Exercise:
Your answer should be the lines of the data below that contain "nhiên".

(Stored data)

----------------

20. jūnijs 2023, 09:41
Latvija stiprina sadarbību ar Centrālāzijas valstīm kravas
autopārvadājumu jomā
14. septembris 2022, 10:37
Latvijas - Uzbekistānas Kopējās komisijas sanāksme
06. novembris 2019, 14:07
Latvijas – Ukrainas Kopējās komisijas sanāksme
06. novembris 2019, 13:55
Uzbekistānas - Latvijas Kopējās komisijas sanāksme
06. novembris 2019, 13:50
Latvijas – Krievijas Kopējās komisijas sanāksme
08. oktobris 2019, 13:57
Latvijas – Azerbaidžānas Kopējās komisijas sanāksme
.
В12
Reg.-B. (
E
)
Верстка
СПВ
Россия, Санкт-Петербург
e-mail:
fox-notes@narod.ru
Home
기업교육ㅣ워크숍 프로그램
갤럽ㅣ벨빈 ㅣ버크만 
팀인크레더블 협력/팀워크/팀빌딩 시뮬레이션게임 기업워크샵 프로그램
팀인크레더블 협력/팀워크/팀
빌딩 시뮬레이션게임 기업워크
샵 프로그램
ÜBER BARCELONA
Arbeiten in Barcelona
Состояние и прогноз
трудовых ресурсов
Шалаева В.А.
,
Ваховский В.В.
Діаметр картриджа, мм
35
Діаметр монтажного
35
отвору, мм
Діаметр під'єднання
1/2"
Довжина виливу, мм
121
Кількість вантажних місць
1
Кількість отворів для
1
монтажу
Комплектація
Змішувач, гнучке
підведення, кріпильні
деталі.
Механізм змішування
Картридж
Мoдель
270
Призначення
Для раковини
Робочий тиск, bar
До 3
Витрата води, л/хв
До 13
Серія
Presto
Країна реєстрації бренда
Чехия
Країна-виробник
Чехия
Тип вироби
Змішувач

----------------

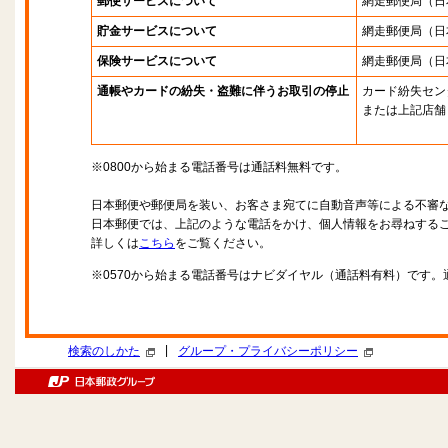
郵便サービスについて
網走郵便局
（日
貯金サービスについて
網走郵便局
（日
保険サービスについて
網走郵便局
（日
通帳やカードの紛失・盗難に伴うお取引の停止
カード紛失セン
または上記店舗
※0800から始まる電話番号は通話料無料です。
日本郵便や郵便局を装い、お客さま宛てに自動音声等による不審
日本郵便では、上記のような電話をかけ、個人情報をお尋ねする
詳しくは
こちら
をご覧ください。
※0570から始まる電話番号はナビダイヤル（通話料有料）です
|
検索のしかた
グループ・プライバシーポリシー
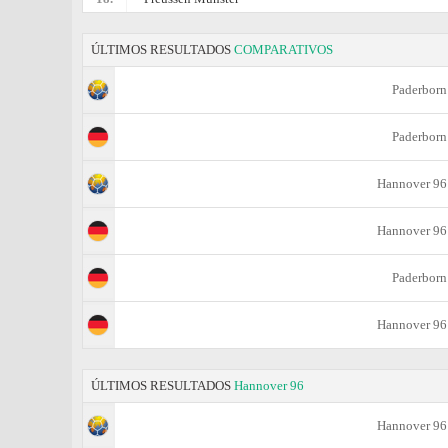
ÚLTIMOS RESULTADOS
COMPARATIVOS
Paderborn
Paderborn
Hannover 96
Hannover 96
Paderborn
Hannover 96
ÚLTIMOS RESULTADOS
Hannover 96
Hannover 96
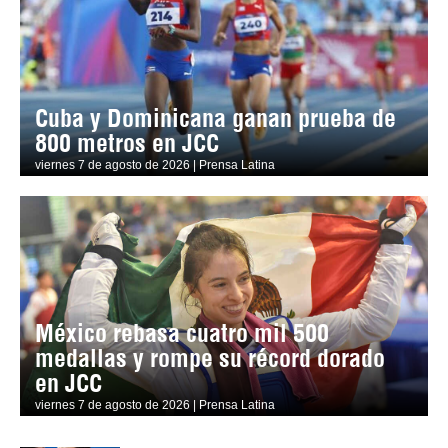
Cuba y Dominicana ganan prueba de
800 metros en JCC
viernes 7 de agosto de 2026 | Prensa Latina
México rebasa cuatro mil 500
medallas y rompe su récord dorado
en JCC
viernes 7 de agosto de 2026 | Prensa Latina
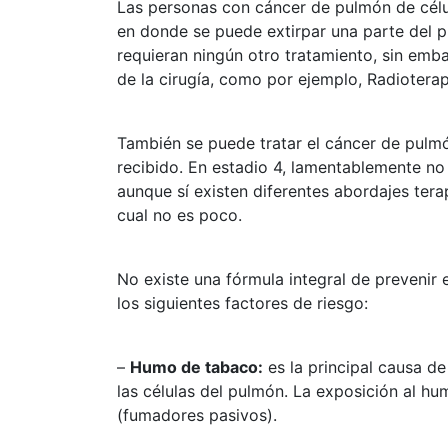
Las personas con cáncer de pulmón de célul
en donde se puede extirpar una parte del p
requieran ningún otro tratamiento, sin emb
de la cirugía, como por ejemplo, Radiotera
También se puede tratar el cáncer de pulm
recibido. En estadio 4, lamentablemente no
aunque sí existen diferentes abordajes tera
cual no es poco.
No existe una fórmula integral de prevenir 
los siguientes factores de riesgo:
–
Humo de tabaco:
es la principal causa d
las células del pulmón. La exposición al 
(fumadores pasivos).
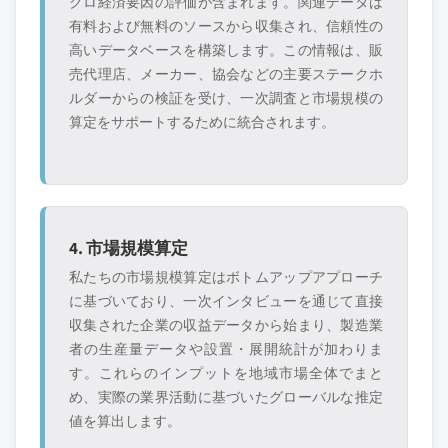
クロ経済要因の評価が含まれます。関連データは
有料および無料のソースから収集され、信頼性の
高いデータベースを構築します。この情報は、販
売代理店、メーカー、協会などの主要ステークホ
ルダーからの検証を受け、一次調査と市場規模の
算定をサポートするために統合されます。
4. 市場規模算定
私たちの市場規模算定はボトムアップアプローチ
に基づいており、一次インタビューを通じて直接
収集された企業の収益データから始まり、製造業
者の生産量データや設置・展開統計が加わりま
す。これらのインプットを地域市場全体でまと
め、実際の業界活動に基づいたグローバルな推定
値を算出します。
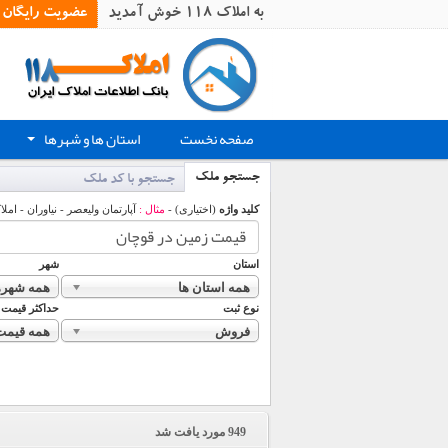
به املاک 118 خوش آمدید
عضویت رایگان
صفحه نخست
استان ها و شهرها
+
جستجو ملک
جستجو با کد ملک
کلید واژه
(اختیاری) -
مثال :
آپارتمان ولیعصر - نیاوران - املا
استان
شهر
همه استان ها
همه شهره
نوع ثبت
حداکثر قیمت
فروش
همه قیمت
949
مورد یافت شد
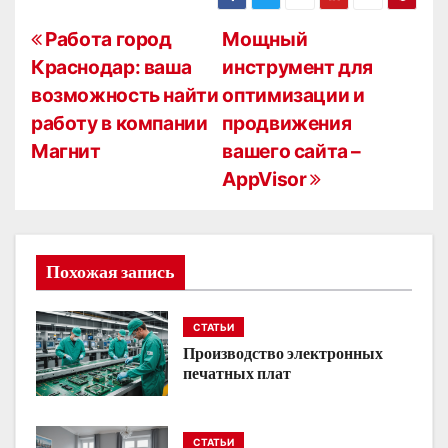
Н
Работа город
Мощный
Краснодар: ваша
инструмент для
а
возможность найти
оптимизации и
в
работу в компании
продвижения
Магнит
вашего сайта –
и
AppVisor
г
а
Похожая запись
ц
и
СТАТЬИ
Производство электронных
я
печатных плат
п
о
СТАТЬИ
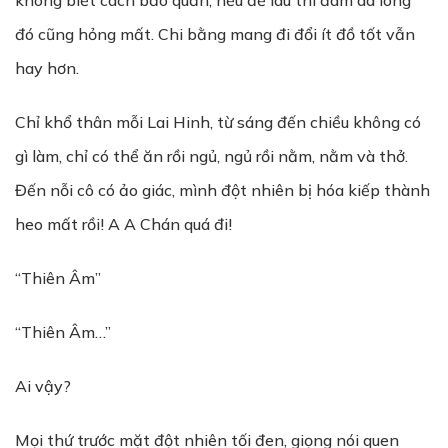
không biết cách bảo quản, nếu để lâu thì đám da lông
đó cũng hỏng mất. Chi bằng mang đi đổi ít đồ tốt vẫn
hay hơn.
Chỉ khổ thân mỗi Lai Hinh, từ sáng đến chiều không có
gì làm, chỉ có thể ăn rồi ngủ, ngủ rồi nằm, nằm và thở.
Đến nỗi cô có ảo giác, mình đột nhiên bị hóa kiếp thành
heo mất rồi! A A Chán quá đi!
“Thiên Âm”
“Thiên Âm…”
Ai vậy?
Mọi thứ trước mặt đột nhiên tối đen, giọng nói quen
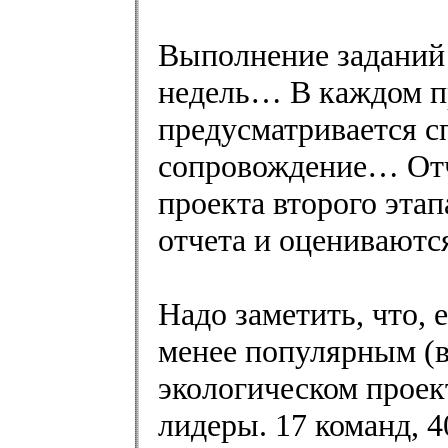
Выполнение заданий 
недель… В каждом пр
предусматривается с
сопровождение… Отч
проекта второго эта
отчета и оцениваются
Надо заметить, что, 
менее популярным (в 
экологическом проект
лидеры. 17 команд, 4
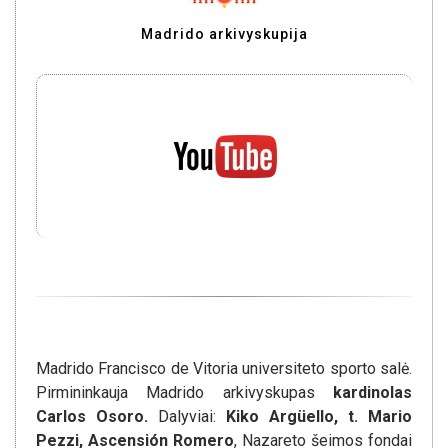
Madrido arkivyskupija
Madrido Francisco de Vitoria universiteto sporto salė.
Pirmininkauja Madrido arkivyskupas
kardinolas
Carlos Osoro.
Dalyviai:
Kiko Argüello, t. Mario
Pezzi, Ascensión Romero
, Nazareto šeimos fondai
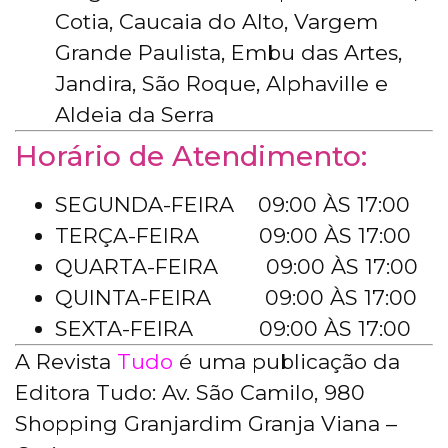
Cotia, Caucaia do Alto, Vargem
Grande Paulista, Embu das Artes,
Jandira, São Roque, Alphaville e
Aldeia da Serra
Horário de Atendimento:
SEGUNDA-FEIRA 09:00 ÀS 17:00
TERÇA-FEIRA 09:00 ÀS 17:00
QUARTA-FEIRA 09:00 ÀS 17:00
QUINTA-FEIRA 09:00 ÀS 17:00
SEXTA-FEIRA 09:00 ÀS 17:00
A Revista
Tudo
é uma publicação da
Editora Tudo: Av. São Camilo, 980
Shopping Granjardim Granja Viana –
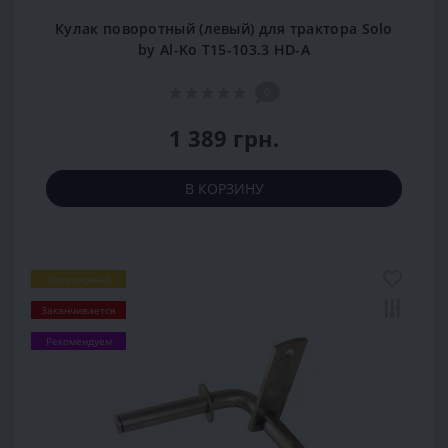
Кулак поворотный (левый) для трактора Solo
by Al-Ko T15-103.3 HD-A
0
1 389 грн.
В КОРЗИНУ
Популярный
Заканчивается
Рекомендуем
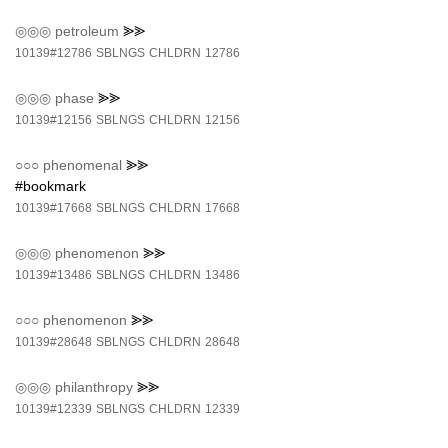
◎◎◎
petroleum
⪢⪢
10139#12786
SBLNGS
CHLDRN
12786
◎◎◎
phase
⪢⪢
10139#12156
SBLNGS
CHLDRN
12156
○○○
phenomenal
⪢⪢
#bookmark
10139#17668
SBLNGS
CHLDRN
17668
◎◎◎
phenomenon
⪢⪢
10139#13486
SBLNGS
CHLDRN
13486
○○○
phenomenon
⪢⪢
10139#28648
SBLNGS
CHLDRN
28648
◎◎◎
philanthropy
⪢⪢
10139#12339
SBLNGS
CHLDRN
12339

----------------

Solution to this task:
Đến nỗi cô có ảo giác, mình đột nhiên bị hóa kiếp thành
Mọi thứ trước mặt đột nhiên tối đen, giọng nói quen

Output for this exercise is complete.